The appellants’ reliance upon the provisions of Laws of 1977 (ch 865, § 4) is misplaced insofar as it is contended that they have had the effect of extinguishing the provisions of a subsidy. agreement approved prior to the effective date of the new law (cf 18 NYCRR 421.4 [f]). Significantly, nothing in Laws of 1977 (ch 865, § 4) or the substantive provisions of Social Services Law title 9, purports to diminish rights conferred upon adoptive parents pursuant to a binding subsidy agreement. Moreover, the legislative history of the statute discloses, if anything, that the appellants’ belated attempt to terminate rights under the subsidy agreement is manifestly contrary to the underlying objectives sought to be achieved by the law. As disclosed by the memorandum in support of the law, the framers of the statute were chiefly interested in creating a uniform methodology for the equitable dissemination of adoption subsidies. The framers were particularly concerned that the irregular manner by which subsidies had previously been conferred would, among other things, seriously impede the adoption of handicapped and hard to place children. Significantly, one of the objectives of the new law, as identified by the legislative memorandum, was to ”[p]rovide assurance to persons receiving cash subsidies for handicapped children or medical subsidies that such benefits shall continue in accordance with subsidy agreements or law in effect at the time of subsidy approval” (NY Legis Ann, 1977, at p 288). It is undisputed at bar that the petitioners’ subsidy agreement was approved prior to the effective date of the law.

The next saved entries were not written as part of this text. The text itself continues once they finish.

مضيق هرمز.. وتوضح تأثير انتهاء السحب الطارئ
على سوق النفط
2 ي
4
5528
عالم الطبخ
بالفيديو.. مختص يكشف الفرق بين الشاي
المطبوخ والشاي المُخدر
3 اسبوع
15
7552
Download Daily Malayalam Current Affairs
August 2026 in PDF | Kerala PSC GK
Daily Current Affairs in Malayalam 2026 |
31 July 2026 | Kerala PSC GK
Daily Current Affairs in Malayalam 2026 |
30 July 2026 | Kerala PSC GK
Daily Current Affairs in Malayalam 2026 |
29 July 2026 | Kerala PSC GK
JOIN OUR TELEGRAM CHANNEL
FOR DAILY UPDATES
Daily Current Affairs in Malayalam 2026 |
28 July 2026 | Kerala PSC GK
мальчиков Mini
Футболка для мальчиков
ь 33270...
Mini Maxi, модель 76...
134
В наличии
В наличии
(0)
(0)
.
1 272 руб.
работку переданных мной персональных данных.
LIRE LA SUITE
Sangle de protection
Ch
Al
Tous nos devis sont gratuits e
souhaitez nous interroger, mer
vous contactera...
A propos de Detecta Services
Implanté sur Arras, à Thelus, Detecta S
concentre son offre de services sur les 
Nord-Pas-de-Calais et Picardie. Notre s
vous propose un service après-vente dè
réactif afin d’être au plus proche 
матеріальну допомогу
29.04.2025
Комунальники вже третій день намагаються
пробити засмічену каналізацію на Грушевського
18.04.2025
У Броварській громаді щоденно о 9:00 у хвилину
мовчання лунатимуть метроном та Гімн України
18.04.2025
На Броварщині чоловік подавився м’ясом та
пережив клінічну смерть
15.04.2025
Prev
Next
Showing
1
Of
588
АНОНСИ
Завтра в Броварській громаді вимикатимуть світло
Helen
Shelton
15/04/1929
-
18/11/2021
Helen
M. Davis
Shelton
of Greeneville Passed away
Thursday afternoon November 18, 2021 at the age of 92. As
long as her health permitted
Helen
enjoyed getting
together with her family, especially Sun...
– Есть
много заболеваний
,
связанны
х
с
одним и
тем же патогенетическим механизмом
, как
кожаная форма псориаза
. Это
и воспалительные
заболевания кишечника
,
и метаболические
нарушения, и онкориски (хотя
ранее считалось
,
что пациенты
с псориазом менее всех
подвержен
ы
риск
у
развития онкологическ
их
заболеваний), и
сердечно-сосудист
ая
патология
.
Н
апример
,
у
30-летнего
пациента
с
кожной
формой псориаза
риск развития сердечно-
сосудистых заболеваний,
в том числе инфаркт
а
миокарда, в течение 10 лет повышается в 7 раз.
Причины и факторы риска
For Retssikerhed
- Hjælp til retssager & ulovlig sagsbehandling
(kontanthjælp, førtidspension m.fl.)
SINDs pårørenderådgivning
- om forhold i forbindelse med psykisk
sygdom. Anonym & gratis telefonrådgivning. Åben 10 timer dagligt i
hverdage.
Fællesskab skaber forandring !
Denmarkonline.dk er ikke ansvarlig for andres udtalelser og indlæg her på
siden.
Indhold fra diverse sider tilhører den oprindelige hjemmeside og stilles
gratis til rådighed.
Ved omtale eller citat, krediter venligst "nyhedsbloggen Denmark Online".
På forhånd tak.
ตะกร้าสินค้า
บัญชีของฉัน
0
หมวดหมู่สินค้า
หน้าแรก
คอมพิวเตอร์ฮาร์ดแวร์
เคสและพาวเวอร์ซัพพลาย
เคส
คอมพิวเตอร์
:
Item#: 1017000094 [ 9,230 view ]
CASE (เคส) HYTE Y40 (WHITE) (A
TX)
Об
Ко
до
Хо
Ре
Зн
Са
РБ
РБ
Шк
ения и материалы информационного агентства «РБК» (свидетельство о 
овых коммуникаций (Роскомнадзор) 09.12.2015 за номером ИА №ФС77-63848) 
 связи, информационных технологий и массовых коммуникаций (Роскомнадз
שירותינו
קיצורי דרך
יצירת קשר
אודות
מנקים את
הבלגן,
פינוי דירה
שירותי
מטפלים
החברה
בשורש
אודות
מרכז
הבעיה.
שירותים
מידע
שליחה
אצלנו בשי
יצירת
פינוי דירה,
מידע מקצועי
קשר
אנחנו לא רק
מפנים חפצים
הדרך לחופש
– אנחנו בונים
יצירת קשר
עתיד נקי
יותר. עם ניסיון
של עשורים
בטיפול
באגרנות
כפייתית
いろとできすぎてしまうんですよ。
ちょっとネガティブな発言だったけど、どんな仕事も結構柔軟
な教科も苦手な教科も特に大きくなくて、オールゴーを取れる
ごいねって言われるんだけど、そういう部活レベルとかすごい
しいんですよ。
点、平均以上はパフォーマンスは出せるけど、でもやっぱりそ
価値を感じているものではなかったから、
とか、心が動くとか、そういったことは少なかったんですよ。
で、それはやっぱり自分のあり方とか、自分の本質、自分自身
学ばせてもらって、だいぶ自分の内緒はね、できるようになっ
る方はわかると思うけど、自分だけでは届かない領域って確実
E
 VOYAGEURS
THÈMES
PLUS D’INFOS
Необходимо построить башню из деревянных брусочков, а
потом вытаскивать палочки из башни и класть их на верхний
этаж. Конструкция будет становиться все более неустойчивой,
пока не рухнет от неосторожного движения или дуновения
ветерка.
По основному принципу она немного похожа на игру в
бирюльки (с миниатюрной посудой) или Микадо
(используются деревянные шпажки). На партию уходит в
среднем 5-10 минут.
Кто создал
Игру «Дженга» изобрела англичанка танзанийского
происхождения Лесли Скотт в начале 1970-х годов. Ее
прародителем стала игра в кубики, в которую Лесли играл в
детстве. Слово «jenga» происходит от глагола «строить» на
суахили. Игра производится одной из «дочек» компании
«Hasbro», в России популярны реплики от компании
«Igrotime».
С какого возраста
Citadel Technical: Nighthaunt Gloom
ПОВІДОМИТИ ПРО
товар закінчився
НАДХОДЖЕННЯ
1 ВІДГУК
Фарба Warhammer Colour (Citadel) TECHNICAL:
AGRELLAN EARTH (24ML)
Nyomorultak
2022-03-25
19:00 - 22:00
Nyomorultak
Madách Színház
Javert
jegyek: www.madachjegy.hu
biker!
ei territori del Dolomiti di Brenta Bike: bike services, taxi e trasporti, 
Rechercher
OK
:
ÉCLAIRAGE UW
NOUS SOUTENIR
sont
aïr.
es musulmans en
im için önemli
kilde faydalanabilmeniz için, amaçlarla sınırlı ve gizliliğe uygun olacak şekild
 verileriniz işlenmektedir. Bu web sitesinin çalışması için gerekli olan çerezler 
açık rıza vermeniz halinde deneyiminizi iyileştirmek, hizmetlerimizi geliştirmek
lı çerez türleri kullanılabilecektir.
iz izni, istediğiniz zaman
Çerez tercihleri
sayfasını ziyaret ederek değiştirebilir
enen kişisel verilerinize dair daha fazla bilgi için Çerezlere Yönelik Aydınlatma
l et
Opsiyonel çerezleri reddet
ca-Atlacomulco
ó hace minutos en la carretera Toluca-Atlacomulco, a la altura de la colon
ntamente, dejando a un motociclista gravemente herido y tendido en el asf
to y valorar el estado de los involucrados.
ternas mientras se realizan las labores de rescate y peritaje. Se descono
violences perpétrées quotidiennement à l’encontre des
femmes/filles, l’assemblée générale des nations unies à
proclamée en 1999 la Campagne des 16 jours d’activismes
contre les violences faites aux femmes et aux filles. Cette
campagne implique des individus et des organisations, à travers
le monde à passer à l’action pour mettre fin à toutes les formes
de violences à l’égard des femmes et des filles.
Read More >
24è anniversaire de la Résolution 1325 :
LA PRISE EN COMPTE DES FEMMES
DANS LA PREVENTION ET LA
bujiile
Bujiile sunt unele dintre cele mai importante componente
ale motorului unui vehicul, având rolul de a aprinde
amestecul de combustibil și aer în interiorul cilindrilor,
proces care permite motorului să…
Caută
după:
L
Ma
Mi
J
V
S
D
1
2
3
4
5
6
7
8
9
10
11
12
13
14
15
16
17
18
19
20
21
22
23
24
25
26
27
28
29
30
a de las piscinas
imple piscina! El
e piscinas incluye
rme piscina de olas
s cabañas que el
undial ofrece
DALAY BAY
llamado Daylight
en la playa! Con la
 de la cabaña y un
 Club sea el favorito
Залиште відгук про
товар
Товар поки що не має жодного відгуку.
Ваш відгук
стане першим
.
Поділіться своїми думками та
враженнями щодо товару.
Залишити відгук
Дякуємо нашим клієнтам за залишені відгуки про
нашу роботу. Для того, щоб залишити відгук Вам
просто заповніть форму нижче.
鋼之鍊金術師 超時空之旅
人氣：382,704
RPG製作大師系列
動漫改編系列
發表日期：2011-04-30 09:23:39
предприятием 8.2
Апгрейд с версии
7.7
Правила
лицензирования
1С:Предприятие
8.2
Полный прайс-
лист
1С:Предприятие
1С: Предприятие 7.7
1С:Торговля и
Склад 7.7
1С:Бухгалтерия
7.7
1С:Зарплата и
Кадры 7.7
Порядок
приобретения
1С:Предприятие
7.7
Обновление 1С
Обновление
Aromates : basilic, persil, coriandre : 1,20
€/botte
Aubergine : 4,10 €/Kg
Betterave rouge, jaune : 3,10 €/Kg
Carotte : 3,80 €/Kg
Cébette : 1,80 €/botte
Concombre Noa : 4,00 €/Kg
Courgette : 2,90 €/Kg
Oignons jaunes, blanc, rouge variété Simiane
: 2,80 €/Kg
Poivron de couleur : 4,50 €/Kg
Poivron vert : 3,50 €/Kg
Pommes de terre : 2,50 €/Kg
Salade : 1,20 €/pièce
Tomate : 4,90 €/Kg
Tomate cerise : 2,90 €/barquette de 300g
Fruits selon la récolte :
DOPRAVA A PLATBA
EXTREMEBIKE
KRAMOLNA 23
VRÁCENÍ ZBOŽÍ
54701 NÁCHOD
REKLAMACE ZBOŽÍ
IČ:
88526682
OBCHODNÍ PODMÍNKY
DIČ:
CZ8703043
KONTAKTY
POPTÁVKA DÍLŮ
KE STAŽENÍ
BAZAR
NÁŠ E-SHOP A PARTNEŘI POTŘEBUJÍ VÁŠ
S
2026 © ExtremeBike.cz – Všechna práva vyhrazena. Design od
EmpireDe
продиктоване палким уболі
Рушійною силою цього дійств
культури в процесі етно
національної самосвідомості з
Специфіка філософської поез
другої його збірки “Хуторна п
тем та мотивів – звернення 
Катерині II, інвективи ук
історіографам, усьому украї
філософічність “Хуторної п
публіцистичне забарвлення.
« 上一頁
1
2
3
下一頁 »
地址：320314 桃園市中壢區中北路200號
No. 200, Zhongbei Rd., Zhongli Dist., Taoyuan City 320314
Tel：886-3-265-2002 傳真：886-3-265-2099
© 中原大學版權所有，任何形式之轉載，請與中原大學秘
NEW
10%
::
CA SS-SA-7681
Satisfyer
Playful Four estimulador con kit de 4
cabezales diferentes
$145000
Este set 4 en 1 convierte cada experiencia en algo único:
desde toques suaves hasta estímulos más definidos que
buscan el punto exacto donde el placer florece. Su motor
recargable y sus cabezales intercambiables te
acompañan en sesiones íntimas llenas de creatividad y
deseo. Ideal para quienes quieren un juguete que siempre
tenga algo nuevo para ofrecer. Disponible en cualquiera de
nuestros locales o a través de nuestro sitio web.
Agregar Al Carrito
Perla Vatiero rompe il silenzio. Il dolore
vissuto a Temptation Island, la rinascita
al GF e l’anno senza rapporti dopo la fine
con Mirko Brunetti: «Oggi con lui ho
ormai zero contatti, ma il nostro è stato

The appellants nevertheless argue that because the adoption itself occurred after the effective date of the Laws of 1977 (ch 865, §4), it necessarily applies so as to mandate the termination of the recreational stipend. We disagree. Review of the record discloses that, in reality, the decision to adopt had been reached long before the actual adoption process was finally completed in April 1978. A petition dated February 28, 1977, filed by the supervising agency, the Jewish Child Care Association of New York (hereinafter JCCA), specifically stated that "[ajdoption by foster parents [the petitioners *859herein] is anticipated within about six monthsMoreover, the application for the adoption subsidy filed by the JCCA dated March 3, 1977, specifically names the petitioners as the proposed adoptive parents. Further, a succession of documents executed by Rita Long, Deputy Director of the Office of Accountability and Allocation of the Special Services for Children of the New York City Department of Social Services, dated June 10, August 9, and September 27, 1977, respectively, not only name the petitioners as prospective adoptive parents, but also specifically cite the applicable law as the old law, i.e., Social Services Law former § 398 (6) (k). Indeed, there was testimony adduced at the fair hearing that a case worker for the JCCA advised the petitioners of the new law and offered to finalize the agreement, at petitioners’ option, either under the old or new law. The petitioners chose the old law because they preferred the recreational subsidy over the higher general rate available under the new law.

The unmistakable intent of the parties was that the adoption subsidy conferred was to be based upon, and governed by Social Services Law former § 398 (6) (k), the applicable law at the time of the petitioners’ decision to adopt and the New York City Department of Social Services’ decision to approve the subsidy agreement. Accordingly, since the events relative to the adoption subsidy agreement occurred prior to the effective date of the new law, the circumstances of this case manifestly compel the conclusion that the agreement is governed by Social Services Law former § 398 (cf. Social Services Law § 371). Mangano, J. P., Brown, Weinstein and Spatt, JJ., concur.